As part of an international competition, 1982-83, to revitalize the abandoned and undeveloped land from the French national wholesale meat market and slaughterhouse in Paris, France, Bernard Tschumi was chosen from over 470 entries including that of OMA/Rem Koolhaas, Zaha Hadid, and Jean Nouvel. Unlike other entries in the competition, Tschumi did not design the park in a traditional mindset where landscape and nature are the predominant forces behind the design [i.e. Central Park]. Rather he envisioned Parc de la Villette as a place of culture where natural and artificial [man-made] are forced together into a state of constant reconfiguration and discovery.
More on Parc de la Villette after the break.
During the early 1980s, after President Mitterand took office, Paris was undergoing an urban redevelopment as part of city beautification, as well as making Paris a more tourist influenced city. In 1982-3, the Parc de la Villette competition was organized to redevelop the abandoned land from the meat market and slaughterhouses that dated back to 1860. The brief called for the imagining and design of an urban park for the 21st Century across the 135 acre site that was divided by the Canal de l’Ourcq. With over 470 proposals for what would become the largest park in Paris, the design that was chosen [Tschumi’s] was closest to the idea of the 21st Century, which did not dwell or rely upon history as precedent, but rather looked into the contemporary issues as well as the future.

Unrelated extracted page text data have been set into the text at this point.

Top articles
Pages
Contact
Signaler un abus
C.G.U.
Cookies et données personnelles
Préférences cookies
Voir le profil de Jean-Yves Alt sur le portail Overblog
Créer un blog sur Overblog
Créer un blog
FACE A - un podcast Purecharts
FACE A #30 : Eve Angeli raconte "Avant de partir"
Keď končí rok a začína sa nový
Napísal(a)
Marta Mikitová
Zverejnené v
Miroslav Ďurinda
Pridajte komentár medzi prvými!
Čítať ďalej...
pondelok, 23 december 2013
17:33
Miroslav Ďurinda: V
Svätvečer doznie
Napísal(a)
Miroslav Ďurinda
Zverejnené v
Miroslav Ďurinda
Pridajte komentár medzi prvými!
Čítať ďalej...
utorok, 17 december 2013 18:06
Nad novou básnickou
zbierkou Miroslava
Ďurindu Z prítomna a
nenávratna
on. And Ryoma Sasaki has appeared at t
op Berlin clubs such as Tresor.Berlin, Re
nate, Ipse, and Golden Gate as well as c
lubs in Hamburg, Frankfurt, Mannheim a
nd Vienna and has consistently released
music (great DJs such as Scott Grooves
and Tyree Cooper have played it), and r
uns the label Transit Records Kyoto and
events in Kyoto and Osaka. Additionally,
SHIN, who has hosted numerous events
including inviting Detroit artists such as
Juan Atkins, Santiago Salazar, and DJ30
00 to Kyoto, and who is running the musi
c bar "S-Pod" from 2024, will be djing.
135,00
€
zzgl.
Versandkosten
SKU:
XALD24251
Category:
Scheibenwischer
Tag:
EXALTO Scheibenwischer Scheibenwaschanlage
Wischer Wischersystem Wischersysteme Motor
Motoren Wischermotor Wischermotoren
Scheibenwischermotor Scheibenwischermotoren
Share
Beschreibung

For Tschumi, Parc de la Villette was not meant to be a picturesque park reminiscent of centuries past; it was more of an open expanse that was meant to be explored and discovered by those that visited the site. Tschumi, wanted the park to be a space for activity and interaction that would evoke a sense of freedom within a superimposed organization that would give the visitors points of reference. As part of Tschumi’s overall goral to induce exploration, movement, and interaction, he scattered 10 themed gardens throughout the large expansive site that people would stumble upon either quite literally or ambiguously. Each themed garden gives the visitors a chance to relax, meditate, and even play.
Parc de la Villette is designed with three principles of organization which Tschumi classifies as points, lines, and surfaces. The 135 acre site is organized spatially through a grid of 35 points, or what Tschumi calls follies. The series of follies give a dimensional and organizational quality to the park serving as points of reference. The repetitive nature of each folly, even though each one is unique and different, allow for the visitors to retain a sense of place through the large park.
Tschumi’s lines are essentially the main demarcated movement paths across the park. Unlike the follies, the paths do not follow any organizational structure; rather they intersect and lead to various points of interest within the park and the surrounding urban area.
Of the 135 acres, 85 acres are dedicated to the green space, which are categorized as surfaces. The large open green spaces give Parisians space to interact, play, relax, and gather. The open space is typically used for large gatherings and even in the summer it becomes a large open air cinema.
Even though most traditional picturesque parks are unprogrammed and usually mean for user definition and interpretation, there is usually still some semblance of desired activity. However, Tschumi’s Parc de la Villette is conceptualized as one large user-defined space that is completely open for interpretation. Each of the deconstructivist follies are centers for informal program. Although each folly is unique and formally different, there is no designated program just a space that can harbor activity. It’s only until recently that some of the follies have been converted into restaurants, offices, and information centers for the park.
Parc de la Villette is often criticized as being too large being designed without consideration for the scale of a human, and argued to be exist within a vacuum as it does not take the history of the site or the surrounding context into consideration. However with such a large site and the scale seemingly to be out of touch with the human, it becomes an analytical and conceptual approach to the way a human feels within a larger urban setting. The park is almost a perverse reiteration of urban life where the human is caught in the relentlessly overwhelming milieu that removes humanistic sensibility to accommodate for larger numbers of people. Only when a visitor stumbles along a folly or a garden is the scale reduced and the visitor is able to reorient themselves within the larger context. As with the Tschumi’s Manhattan Transcripts (1976-1981), Parc de la Villette seems to be a critical manifestation of urban life and activity where space, event, and movement all converge into a larger system.